### EXERCISE OBJECTIVE:
Check the listing that follows and work out how many lines include "preset". The reply is that number alone.
_ _ _
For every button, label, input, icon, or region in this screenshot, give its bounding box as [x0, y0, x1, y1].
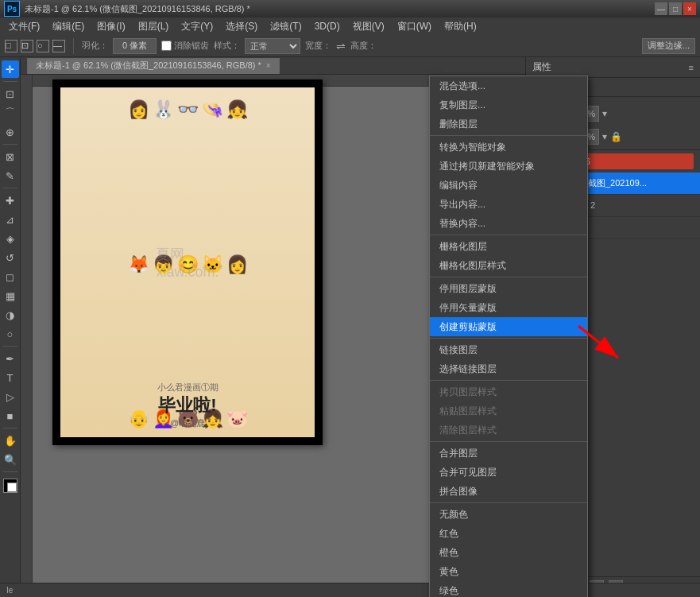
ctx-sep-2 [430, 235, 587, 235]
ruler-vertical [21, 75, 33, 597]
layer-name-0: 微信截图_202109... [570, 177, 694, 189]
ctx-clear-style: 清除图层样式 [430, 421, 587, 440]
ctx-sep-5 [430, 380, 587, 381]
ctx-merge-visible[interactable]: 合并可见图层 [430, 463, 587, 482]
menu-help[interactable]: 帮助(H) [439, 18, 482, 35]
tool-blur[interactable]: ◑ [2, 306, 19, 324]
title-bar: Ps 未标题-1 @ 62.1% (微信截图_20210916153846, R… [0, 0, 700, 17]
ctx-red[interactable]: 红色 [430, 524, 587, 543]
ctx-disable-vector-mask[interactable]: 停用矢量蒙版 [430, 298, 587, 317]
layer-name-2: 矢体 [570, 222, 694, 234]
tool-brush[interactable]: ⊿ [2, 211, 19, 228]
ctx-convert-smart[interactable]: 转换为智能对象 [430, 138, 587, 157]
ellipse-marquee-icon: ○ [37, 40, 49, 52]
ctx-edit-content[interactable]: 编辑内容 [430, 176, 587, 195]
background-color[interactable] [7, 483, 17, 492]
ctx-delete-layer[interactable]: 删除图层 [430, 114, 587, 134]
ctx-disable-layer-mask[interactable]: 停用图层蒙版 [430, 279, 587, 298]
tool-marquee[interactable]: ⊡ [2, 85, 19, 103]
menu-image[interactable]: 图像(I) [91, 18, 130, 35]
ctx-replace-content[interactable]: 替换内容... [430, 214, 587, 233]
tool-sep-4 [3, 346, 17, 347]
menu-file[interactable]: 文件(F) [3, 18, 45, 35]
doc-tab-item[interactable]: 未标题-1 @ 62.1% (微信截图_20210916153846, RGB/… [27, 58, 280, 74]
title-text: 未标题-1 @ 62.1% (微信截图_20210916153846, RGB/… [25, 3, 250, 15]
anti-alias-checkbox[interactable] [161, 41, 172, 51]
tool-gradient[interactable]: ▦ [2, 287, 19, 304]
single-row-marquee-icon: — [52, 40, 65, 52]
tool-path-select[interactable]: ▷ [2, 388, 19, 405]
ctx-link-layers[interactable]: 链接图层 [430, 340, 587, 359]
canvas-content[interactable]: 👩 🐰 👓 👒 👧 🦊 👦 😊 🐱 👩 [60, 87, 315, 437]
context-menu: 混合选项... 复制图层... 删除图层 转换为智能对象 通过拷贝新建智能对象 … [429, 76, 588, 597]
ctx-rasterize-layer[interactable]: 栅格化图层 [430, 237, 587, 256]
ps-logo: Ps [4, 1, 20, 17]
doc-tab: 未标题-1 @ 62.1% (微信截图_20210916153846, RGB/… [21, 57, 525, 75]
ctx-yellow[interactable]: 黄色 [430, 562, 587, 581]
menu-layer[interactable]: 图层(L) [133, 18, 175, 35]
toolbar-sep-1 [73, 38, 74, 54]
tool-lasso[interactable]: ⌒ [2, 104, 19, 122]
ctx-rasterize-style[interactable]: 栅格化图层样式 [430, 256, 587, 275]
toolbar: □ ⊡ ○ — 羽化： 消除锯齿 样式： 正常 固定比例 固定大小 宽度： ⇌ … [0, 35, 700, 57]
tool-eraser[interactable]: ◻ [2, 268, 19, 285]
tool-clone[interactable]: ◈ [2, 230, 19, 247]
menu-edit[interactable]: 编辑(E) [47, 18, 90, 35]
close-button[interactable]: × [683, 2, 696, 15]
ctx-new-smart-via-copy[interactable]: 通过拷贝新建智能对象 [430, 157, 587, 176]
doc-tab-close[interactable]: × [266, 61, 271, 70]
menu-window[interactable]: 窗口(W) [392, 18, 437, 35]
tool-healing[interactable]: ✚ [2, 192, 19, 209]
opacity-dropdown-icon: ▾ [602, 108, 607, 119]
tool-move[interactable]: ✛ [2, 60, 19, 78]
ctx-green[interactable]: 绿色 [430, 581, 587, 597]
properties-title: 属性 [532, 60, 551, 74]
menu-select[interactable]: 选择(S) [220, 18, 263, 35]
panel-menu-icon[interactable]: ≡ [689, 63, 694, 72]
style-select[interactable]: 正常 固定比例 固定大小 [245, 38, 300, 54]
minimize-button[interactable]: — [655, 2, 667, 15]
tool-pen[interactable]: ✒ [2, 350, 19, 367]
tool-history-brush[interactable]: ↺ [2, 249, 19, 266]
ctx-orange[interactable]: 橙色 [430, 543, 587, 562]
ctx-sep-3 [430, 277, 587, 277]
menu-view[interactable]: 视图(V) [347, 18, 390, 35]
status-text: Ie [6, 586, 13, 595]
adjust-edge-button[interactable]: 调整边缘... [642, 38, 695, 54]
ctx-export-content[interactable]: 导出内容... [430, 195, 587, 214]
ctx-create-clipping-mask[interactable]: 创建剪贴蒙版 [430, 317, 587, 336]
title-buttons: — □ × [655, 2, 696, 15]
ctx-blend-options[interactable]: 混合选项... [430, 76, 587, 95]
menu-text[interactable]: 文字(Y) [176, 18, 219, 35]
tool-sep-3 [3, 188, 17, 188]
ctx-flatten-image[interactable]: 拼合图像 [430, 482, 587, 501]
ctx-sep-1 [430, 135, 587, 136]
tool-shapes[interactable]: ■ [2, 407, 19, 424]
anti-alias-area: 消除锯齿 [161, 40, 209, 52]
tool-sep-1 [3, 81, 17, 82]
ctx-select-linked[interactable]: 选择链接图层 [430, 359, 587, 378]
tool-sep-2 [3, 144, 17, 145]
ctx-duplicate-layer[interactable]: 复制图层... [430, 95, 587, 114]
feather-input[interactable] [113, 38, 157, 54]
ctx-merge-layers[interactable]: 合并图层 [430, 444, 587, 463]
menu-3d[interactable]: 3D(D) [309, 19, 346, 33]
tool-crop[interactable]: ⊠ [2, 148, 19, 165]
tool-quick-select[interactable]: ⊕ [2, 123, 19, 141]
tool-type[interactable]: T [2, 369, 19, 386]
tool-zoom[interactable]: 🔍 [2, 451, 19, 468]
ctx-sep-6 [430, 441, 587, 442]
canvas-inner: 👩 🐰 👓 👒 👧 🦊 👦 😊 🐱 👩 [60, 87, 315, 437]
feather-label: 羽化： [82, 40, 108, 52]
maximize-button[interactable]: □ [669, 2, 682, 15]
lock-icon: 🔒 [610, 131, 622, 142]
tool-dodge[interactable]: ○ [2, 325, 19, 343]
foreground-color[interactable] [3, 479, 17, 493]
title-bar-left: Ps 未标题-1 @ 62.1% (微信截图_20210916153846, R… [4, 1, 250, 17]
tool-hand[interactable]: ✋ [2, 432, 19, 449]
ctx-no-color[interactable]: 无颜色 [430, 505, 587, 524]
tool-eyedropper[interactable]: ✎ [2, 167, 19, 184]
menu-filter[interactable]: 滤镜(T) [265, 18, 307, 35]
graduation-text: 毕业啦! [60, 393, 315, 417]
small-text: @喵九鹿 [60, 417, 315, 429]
_ _ _
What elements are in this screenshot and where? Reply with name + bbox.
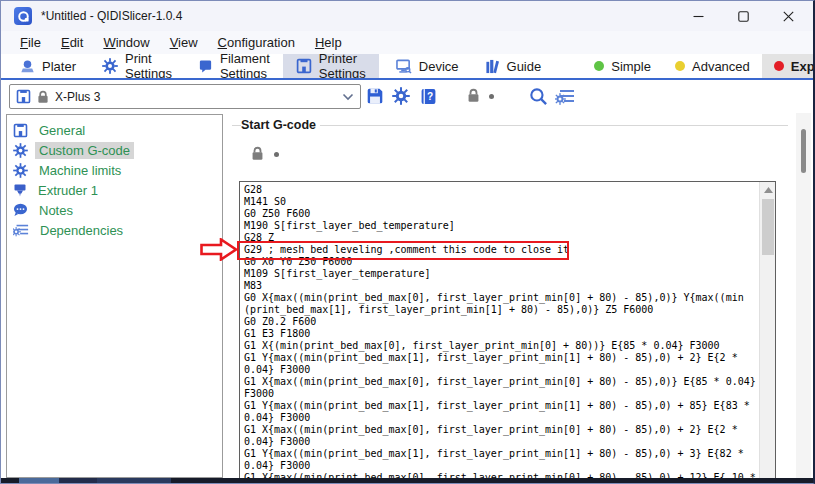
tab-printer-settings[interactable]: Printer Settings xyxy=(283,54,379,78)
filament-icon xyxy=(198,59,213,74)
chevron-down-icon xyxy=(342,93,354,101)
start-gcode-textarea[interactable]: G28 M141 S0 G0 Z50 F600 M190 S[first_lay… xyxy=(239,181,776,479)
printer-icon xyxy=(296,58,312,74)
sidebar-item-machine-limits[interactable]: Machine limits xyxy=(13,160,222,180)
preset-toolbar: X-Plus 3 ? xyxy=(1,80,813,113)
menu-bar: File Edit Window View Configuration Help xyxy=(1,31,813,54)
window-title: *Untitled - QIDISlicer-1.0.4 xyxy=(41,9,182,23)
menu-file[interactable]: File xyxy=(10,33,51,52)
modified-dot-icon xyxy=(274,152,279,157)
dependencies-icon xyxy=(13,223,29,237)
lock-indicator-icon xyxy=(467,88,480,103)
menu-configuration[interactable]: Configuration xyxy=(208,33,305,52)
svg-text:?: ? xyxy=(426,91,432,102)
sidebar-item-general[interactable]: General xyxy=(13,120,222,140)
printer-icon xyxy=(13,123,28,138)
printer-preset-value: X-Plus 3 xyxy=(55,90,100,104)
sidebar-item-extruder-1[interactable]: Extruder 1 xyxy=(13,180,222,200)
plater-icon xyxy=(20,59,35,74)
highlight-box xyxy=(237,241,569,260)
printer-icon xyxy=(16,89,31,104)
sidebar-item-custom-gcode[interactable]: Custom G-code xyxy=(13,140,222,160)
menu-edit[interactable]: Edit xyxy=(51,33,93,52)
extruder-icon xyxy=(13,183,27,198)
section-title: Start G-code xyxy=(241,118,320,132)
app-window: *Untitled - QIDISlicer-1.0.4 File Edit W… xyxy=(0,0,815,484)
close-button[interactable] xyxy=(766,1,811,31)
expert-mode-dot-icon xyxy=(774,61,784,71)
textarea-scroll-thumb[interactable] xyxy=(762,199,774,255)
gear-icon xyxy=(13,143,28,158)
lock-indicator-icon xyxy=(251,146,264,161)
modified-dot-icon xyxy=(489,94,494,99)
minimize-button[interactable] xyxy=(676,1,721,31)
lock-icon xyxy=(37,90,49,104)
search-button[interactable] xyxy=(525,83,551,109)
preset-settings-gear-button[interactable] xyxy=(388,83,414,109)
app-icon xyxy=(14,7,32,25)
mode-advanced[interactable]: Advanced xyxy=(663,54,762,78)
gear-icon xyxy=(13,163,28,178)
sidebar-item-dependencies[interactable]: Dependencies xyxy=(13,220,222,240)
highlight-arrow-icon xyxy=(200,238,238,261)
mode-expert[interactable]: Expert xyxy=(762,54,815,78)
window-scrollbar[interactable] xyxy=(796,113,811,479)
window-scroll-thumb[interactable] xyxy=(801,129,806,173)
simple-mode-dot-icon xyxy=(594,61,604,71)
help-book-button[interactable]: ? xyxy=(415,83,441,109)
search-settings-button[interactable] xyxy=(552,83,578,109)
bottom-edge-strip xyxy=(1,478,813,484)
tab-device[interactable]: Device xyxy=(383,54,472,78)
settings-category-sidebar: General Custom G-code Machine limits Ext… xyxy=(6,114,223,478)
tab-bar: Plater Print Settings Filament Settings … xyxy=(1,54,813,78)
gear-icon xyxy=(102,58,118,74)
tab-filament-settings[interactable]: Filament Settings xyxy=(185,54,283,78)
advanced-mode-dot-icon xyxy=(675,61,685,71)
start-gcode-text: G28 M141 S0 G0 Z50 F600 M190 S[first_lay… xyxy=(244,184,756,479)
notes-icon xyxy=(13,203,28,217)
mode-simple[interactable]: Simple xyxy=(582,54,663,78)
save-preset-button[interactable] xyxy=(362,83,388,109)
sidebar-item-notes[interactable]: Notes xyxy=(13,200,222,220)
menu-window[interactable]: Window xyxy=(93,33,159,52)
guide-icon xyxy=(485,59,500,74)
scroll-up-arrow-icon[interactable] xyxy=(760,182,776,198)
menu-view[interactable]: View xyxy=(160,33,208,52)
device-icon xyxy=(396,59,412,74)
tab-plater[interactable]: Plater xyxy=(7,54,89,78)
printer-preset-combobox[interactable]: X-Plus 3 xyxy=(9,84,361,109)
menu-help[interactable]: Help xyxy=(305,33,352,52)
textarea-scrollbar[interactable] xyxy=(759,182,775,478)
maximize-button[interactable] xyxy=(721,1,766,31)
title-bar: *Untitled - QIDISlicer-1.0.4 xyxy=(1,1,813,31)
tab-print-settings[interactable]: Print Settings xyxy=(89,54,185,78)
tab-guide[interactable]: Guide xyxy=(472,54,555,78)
_ _ _
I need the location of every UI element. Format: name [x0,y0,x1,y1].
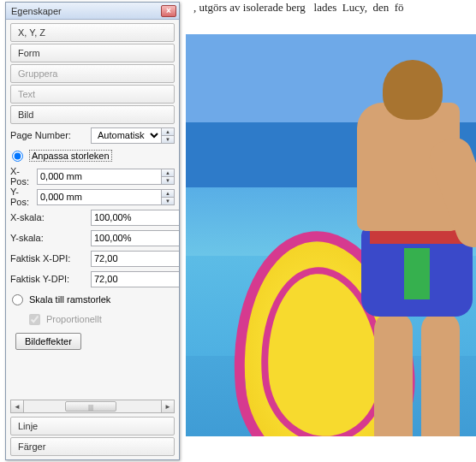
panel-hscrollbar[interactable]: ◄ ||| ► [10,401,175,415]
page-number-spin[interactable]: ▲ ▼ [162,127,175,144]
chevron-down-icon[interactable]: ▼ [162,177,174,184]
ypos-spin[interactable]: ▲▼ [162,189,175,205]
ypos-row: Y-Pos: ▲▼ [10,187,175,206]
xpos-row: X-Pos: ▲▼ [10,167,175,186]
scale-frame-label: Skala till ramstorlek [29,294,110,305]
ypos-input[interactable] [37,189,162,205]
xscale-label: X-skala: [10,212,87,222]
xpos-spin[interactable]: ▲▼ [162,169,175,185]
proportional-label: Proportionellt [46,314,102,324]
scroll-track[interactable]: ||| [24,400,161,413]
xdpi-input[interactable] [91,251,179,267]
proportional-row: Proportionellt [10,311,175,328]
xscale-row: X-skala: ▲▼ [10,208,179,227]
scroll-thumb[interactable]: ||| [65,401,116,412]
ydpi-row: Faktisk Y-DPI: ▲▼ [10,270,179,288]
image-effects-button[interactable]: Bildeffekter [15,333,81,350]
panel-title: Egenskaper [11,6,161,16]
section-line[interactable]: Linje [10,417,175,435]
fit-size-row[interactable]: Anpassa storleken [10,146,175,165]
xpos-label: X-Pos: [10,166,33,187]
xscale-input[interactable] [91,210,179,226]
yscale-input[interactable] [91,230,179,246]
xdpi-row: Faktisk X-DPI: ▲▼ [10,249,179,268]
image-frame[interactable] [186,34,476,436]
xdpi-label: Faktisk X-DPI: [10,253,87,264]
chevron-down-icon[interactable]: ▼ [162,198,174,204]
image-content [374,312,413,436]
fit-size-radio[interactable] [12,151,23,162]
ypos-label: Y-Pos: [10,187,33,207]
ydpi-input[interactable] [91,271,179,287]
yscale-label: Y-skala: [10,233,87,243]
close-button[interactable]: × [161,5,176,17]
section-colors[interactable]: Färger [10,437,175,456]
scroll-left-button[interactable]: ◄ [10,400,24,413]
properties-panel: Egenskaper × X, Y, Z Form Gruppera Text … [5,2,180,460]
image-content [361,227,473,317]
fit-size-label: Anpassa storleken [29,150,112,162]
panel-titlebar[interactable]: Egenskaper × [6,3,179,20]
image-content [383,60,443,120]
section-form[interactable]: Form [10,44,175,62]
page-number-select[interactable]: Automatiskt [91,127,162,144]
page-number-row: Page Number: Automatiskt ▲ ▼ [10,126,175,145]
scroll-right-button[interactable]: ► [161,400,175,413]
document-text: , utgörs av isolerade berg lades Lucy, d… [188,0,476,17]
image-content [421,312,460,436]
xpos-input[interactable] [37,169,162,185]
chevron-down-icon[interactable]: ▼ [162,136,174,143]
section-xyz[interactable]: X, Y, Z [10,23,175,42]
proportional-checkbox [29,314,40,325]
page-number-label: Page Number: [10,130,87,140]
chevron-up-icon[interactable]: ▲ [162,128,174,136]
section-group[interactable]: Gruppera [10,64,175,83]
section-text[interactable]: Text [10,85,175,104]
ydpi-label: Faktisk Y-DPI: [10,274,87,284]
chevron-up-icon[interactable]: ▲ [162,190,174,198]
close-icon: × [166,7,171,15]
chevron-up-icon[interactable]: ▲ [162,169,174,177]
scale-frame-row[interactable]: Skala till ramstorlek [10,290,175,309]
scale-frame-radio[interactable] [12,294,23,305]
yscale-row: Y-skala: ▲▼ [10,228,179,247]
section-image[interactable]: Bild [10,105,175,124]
_ _ _
### SOLUTION FOR THIS EXERCISE:
5